Effekt der Nachkriegsaufträge
Die Nachkriegsaufträge im Schiffbau „führten zu einem doppelten Effekt: Sie unterstützten den wirtschaftlichen Wiederaufbau Deutschlands und legten zugleich den Grundstein für das sogenannte griechische Schifffahrtswunder“. Dabei verdeutlichte Tassoulas: „Zwei wirtschaftliche Erfolge, hervorgebracht durch dieselbe Kooperation, wurden zu einem frühen Sinnbild des europäischen Integrationsgedankens.“
In den folgenden Jahren arbeiteten Tausende griechische Arbeitsmigranten in deutschen Werften. „Mit ihrer Arbeit trugen sie nicht nur zum Wiederaufbau der deutschen Wirtschaft bei, sondern auch zur Entstehung eines europäischen sozialen Gefüges“, verdeutlichte der Staatspräsident. Er fasste zusammen: „Diese Geschichte macht deutlich, dass wirtschaftliche Erfolge niemals das Ergebnis eines einzelnen Faktors sind.

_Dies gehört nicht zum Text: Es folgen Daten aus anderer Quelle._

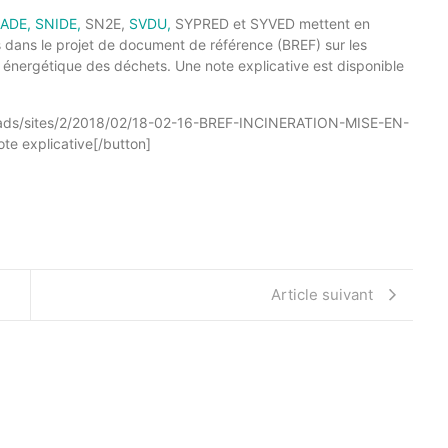
ADE,
SNIDE,
SN2E,
SVDU,
SYPRED et SYVED mettent en
s dans le projet de document de référence (BREF) sur les
n énergétique des déchets. Une note explicative est disponible
ploads/sites/2/2018/02/18-02-16-BREF-INCINERATION-MISE-EN-
e explicative[/button]
Article suivant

Sie entstehen durch Zusammenarbeit, Vertrauen und stabile internationale Beziehungen, die auf gegenseitigem Respekt beruhen.“
Heute stellt die griechische Handelsflotte mehr als 61 Prozent der Flotte der Europäischen Union und rund 20 Prozent der weltweiten Tonnage – „ein Ergebnis, das in keinem Verhältnis zur geografischen Größe und Bevölkerungszahl des Landes steht“, so Tassoulas.

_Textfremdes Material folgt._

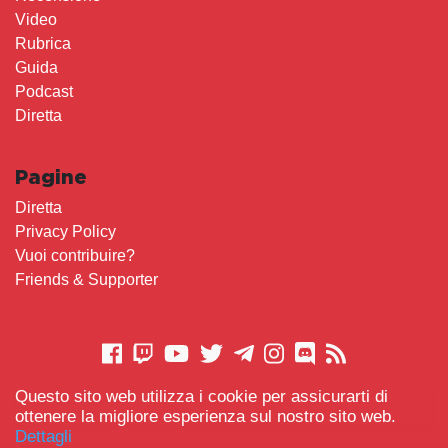
Video
Rubrica
Guida
Podcast
Diretta
Pagine
Diretta
Privacy Policy
Vuoi contribuire?
Friends & Supporter
Questo sito web utilizza i cookie per assicurarti di
CONTATTACI
ottenere la migliore esperienza sul nostro sito web.
Dettagli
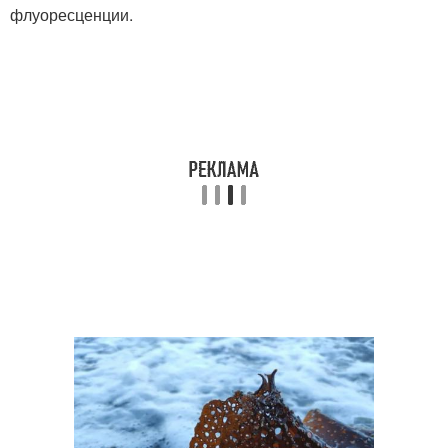
флуоресценции.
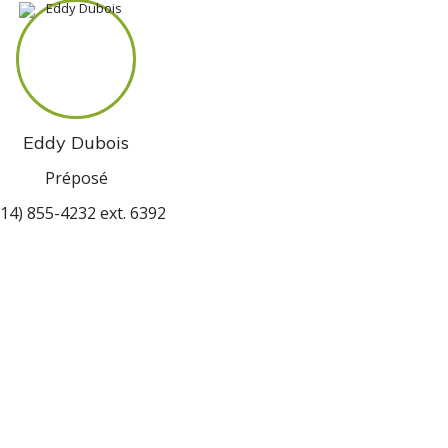
Eddy Dubois
Préposé
514) 855-4232 ext. 6392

Er fasste seine Eindrücke mit den Worten zusammen: „Wenn diese historische Entwicklung eine Lehre bereithält, dann die, dass das Meer für Griechenland stets Quelle von Inspiration, Wissen und Stärke gewesen ist. Auf dem Meer entfaltet sich das kontinuierliche, beharrliche Weiterwirken der griechischen Idee durch die Zeit – eine odysseische Reise, die in der Tiefe der Vorzeit begann und fortbestehen wird, solange es Licht gibt und den Glauben an Harmonie, Maß und humanistische Ideale.“

Europäische Erfolgsgeschichte
Zuvor war diese Exposition bereits im Internationalen Maritimen Museum Hamburg zu sehen. Auf deren dortigen Homepage heißt es u. a.: „Der Deutsche Schiffbau lag in Folge des Zweiten Weltkriegs am Boden, das Know-How jedoch war geblieben. Dieses machten sich in den 1950er Jahre erfolgreiche griechische Reeder zunutze.“ Den Anfang machte dabei der Reeder Aristoteles Onassis, „der in kluger Voraussicht bereits Aufträge bei westdeutschen Werften platzierte, noch bevor das Schiffbauverbot der Alliierten für das Land 1952 wieder aufgehoben wurde“. – „So wurde mit einem guten Gespür für die politische Entwicklung der benötigte Stahl bereits früh geordert, was belebende Auswirkungen auf den Bergbau und die Schwerindustrie im Ruhrgebiet hatte.“ Über einen Zeitraum von 50 Jahren wurden über 160 Schiffe für griechische Eigner auf westdeutschen und ab 1971 auch auf ostdeutschen Werften gebaut. Das Fazit der Ausstellung war dabei in etwa: „Das griechische Schifffahrtswunder und das westdeutsche Wirtschaftswunder stellen eine gemeinsame europäische Erfolgsgeschichte zweier ehemaliger Kriegsgegner dar und sind ein zukunftweisendes Beispiel dafür, was durch Vertrauen und Zusammenarbeit im Frieden erreicht werden kann.“
(Griechenland Zeitung / Elisa Hübel)

Diese nun nach Griechenland gekommene Ausstellung ist noch bis zum 3. April im hauptstädtischen Kriegsmuseum zu besichtigen. Adresse: Vassilisis Sofias Avenue, Ecke Rizari 2, Athen.